[Saved entries]
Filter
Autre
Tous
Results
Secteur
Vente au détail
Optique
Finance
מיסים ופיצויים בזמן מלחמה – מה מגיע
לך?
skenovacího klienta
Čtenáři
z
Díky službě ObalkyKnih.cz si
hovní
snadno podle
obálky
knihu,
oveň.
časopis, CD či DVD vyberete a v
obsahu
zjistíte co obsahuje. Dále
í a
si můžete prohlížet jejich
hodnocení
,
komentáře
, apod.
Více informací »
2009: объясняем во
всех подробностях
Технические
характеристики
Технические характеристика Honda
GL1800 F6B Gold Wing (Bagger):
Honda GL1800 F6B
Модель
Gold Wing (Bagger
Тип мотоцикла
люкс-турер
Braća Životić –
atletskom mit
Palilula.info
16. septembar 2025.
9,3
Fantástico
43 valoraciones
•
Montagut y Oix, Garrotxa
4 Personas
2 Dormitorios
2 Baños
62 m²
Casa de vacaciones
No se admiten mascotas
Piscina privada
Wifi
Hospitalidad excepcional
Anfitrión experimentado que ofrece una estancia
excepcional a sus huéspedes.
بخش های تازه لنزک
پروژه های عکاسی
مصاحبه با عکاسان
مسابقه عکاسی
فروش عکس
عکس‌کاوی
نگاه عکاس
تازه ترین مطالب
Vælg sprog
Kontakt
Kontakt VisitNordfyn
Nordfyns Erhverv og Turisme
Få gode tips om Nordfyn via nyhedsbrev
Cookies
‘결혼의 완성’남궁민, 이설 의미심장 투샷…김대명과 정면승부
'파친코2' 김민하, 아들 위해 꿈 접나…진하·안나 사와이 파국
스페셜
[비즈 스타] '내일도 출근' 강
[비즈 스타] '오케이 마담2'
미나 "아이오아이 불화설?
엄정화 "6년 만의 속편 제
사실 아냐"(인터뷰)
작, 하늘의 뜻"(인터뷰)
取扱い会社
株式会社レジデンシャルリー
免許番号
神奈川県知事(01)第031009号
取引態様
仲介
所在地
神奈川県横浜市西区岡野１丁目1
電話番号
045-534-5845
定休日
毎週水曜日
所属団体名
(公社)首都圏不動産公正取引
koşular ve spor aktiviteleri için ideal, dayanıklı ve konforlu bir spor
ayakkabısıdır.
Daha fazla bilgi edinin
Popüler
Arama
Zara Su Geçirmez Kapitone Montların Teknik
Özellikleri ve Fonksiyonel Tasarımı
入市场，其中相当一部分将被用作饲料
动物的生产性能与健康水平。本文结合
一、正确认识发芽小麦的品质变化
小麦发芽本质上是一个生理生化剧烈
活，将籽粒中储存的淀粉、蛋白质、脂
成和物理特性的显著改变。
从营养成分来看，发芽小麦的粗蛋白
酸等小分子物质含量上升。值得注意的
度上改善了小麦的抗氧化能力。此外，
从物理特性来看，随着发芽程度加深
--
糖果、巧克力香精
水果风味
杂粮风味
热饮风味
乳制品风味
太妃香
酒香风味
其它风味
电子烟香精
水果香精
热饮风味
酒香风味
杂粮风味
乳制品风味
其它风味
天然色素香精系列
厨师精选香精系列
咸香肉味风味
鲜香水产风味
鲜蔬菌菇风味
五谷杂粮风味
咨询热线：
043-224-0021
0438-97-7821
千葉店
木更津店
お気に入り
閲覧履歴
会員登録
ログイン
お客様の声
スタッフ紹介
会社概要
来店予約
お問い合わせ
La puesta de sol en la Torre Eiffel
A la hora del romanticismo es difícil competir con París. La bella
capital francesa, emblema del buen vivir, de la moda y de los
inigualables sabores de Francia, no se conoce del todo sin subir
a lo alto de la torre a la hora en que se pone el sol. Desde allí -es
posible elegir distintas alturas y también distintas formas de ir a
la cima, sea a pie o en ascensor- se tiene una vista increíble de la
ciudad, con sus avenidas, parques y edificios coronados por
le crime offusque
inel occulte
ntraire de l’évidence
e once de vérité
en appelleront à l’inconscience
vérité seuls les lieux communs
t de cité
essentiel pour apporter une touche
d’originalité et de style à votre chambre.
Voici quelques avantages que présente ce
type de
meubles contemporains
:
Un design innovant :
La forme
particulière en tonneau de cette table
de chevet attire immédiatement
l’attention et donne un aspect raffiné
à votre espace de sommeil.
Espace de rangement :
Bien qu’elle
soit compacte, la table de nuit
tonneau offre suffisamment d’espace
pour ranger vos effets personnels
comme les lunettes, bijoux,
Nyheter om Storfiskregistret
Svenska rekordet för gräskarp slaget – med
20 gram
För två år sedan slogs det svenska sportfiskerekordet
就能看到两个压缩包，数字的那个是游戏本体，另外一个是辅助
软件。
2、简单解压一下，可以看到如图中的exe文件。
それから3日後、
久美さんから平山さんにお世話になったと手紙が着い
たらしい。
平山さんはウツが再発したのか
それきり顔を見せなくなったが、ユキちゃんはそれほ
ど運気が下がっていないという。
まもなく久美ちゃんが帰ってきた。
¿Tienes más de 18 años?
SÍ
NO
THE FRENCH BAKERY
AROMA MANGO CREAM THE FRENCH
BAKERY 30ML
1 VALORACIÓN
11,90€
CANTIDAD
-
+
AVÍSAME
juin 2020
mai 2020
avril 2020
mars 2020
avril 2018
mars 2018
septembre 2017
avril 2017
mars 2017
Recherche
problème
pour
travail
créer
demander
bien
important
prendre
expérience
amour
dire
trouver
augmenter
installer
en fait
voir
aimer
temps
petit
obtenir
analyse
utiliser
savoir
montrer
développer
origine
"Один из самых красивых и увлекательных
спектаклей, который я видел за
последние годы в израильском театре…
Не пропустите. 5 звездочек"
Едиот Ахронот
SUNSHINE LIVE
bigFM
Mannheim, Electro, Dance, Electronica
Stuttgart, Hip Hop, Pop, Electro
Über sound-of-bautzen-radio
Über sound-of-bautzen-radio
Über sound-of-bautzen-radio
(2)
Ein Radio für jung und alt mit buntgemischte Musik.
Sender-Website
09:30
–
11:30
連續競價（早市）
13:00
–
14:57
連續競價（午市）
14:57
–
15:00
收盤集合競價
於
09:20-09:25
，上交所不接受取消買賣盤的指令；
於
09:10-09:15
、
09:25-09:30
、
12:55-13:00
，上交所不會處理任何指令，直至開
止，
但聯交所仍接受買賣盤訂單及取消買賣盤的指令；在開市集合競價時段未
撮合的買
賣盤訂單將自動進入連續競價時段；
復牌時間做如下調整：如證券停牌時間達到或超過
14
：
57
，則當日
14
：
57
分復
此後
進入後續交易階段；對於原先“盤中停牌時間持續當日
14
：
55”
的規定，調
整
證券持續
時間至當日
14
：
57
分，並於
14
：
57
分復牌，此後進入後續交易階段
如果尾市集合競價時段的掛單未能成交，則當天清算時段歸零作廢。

:: Goal of the exercise ::
From the data above, output only the lines between the line containing "动物的生产性能与健康水平。本文结合" and the line containing "从物理特性来看，随着发芽程度加深", inclusive, exactly as written.

:: Expected output ::
动物的生产性能与健康水平。本文结合
一、正确认识发芽小麦的品质变化
小麦发芽本质上是一个生理生化剧烈
活，将籽粒中储存的淀粉、蛋白质、脂
成和物理特性的显著改变。
从营养成分来看，发芽小麦的粗蛋白
酸等小分子物质含量上升。值得注意的
度上改善了小麦的抗氧化能力。此外，
从物理特性来看，随着发芽程度加深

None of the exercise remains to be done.